__What needs to be done__: Set down, please, without alteration, the lines of the entries below from the first through the one containing "noche y contiene".

(Transcribed page contents)
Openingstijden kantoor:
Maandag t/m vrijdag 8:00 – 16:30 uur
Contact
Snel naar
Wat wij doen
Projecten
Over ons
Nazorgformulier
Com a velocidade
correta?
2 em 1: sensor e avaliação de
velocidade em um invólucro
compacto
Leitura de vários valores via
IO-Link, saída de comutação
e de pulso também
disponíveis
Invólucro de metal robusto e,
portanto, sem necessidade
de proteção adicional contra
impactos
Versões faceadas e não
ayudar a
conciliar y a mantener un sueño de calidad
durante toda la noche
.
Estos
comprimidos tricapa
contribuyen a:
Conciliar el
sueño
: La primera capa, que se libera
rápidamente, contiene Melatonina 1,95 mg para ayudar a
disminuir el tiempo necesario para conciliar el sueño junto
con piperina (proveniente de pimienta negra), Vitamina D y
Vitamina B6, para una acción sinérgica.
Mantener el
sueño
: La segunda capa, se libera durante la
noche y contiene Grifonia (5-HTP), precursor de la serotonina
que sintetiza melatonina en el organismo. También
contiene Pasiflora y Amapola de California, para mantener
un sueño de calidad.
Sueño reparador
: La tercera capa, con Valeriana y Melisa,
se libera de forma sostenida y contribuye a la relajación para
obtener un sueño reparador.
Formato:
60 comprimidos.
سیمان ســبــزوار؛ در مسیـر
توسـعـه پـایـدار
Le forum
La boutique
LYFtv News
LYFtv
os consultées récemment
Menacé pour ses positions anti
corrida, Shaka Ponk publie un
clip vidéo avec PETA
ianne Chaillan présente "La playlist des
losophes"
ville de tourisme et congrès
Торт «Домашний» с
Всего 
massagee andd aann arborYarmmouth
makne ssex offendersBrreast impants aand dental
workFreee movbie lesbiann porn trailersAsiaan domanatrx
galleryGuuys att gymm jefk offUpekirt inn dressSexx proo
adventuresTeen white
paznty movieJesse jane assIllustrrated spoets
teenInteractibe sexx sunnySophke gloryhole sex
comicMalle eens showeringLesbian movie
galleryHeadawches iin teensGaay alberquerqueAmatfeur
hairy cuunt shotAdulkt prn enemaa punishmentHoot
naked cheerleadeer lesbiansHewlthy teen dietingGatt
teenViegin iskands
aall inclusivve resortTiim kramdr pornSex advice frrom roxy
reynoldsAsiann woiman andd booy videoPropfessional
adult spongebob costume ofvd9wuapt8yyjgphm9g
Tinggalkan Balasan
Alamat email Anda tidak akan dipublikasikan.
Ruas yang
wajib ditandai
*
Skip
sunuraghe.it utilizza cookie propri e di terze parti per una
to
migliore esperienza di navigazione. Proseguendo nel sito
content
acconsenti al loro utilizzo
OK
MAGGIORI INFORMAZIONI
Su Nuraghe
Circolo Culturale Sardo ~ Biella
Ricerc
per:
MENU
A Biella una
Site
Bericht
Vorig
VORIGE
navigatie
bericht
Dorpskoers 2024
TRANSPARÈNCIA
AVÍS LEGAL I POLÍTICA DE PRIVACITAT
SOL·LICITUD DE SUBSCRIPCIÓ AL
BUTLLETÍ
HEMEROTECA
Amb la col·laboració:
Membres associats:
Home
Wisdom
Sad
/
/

__Response to this exercise__:
Openingstijden kantoor:
Maandag t/m vrijdag 8:00 – 16:30 uur
Contact
Snel naar
Wat wij doen
Projecten
Over ons
Nazorgformulier
Com a velocidade
correta?
2 em 1: sensor e avaliação de
velocidade em um invólucro
compacto
Leitura de vários valores via
IO-Link, saída de comutação
e de pulso também
disponíveis
Invólucro de metal robusto e,
portanto, sem necessidade
de proteção adicional contra
impactos
Versões faceadas e não
ayudar a
conciliar y a mantener un sueño de calidad
durante toda la noche
.
Estos
comprimidos tricapa
contribuyen a:
Conciliar el
sueño
: La primera capa, que se libera
rápidamente, contiene Melatonina 1,95 mg para ayudar a
disminuir el tiempo necesario para conciliar el sueño junto
con piperina (proveniente de pimienta negra), Vitamina D y
Vitamina B6, para una acción sinérgica.
Mantener el
sueño
: La segunda capa, se libera durante la
noche y contiene Grifonia (5-HTP), precursor de la serotonina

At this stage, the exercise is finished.